Ambon, Dharapos.com – Empat desa/negeri di Kota Ambon masuk dalam Program Kampung Nelayan Merah Putih Tahun 2026 milik Kementerian Kelautan dan Perikanan RI.
Hal itu disampaikan Wakil Wali Kota Ely Toisutta usai mengikuti Sosialisasi Kampung Nelayan Mereka Putih 2026 Wilayah Provinsi Maluku di lantai II kantor Gubernur setempat, Rabu (11/3/2026).
Kegiatan itu dipimpin Direktur Jenderal (Dirjen) Perikanan Tangkap KKP RI Komjen Pol. (Purn) Lotharia Latief.
Keempat negeri tersebut yakni Negeri Laha, Latuhalat, Rutong dan Dusun Seri.
“Itu semua sudah disurvei dan sudah dilakukan verifikasi terkait keabsahan dan legalitas dari tanah yang ada.
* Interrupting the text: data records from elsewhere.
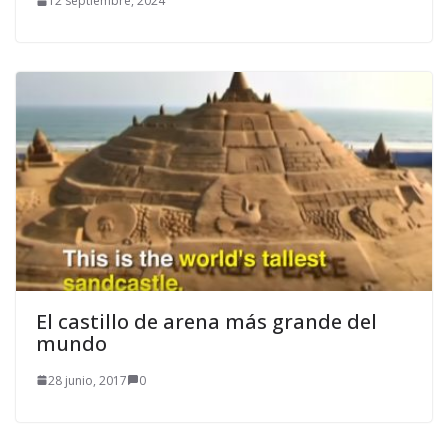
12 septiembre, 2024
El castillo de arena más grande del
mundo
28 junio, 2017
0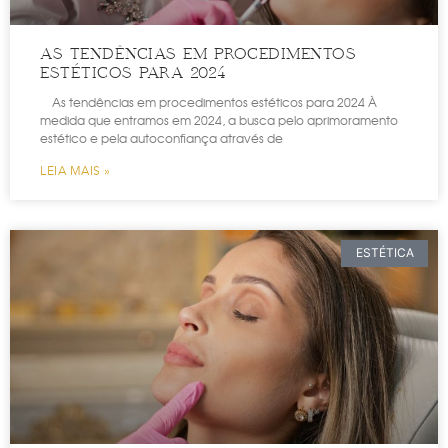
AS TENDÊNCIAS EM PROCEDIMENTOS
ESTÉTICOS PARA 2024
As tendências em procedimentos estéticos para 2024 À
medida que entramos em 2024, a busca pelo aprimoramento
estético e pela autoconfiança através de
LEIA MAIS »
ESTÉTICA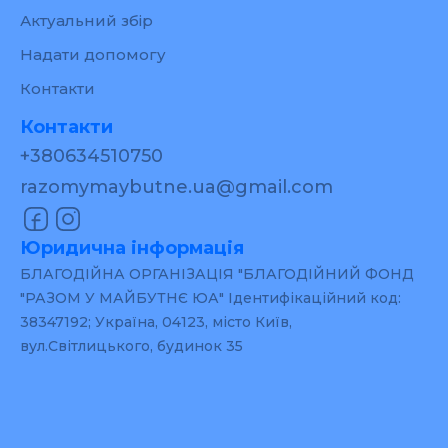
Актуальний збір
Надати допомогу
Контакти
Контакти
+380634510750
razomymaybutne.ua@gmail.com
Юридична інформація
БЛАГОДІЙНА ОРГАНІЗАЦІЯ "БЛАГОДІЙНИЙ ФОНД
"РАЗОМ У МАЙБУТНЄ ЮА" Ідентифікаційний код:
38347192; Україна, 04123, місто Київ,
вул.Світлицького, будинок 35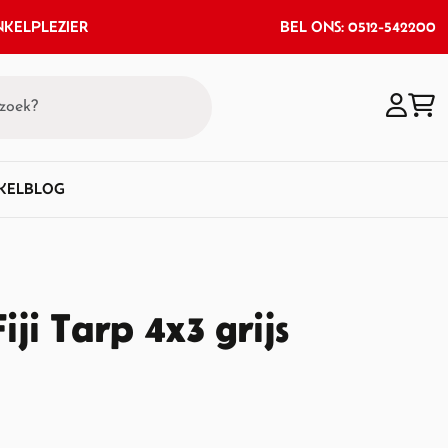
KELPLEZIER
BEL ONS: 0512-542200
KEL
BLOG
ji Tarp 4x3 grijs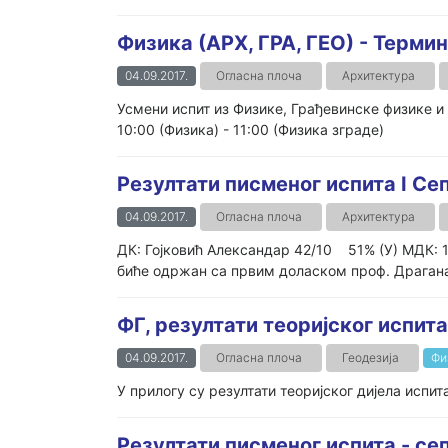
Физика (АРХ, ГРА, ГЕО) - Терми
04.09.2017.
Огласна плоча
Архитектура
Усмени испит из Физике, Грађевинске физике и
10:00 (Физика) - 11:00 (Физика зграде)
Резултати писменог испита I С
04.09.2017.
Огласна плоча
Архитектура
ДК: Гојковић Александар 42/10 51% (У) МДК: 
биће одржан са првим доласком проф. Драгана 
ФГ, резултати теоријског испита
04.09.2017.
Огласна плоча
Геодезија
Фи
У прилогу су резултати теоријског дијела испит
Резултати писменог испита - се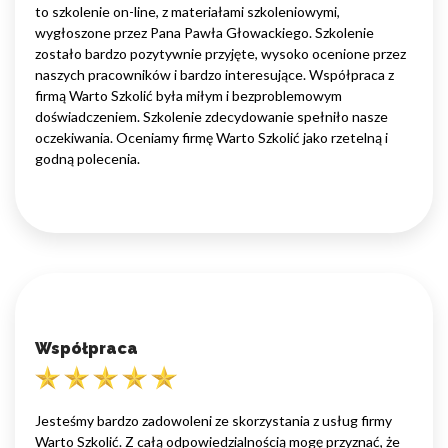
to szkolenie on-line, z materiałami szkoleniowymi,
wygłoszone przez Pana Pawła Głowackiego. Szkolenie
zostało bardzo pozytywnie przyjęte, wysoko ocenione przez
naszych pracowników i bardzo interesujące. Współpraca z
firmą Warto Szkolić była miłym i bezproblemowym
doświadczeniem. Szkolenie zdecydowanie spełniło nasze
oczekiwania. Oceniamy firmę Warto Szkolić jako rzetelną i
godną polecenia.
Współpraca
Jesteśmy bardzo zadowoleni ze skorzystania z usług firmy
Warto Szkolić. Z całą odpowiedzialnością mogę przyznać, że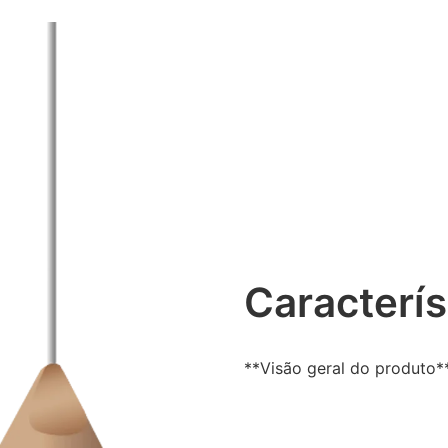
Caracterís
**Visão geral do produto*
Semua clear and clean,” ungkapnya.
Wawali Ely berharap dukungan masyarakat agar pembangunan itu bisa berjalan sesuai yang telah direncanakan Pemerintah pusat.
Diterangkannya, Dirjen Perikanan Tangkap KKP RI sudah melakukan peninjauan langsung ke lokasi pembangunan di Dusun Seri dan tiga negeri lainnya. Kemudian sudah diverifikasi oleh tim dan dinyatakan memenuhi syarat standar yang ditetapkan.
“Di bulan Mei sudah bisa dilakukan pembangunan,” jelasnya .
Ely berharap, pembangunan pada empat wilayah itu dapat segera dilakukan karena tidak ada kendala administrasi.
Menurutnya, kampung nelayan dirancang dengan sarana dan prasarana pendukung seperti cold storage, pabrik es, bengkel, UMKM dan koperasi merah putih. Semua terintegrasi dan akan dikelola oleh desa setempat.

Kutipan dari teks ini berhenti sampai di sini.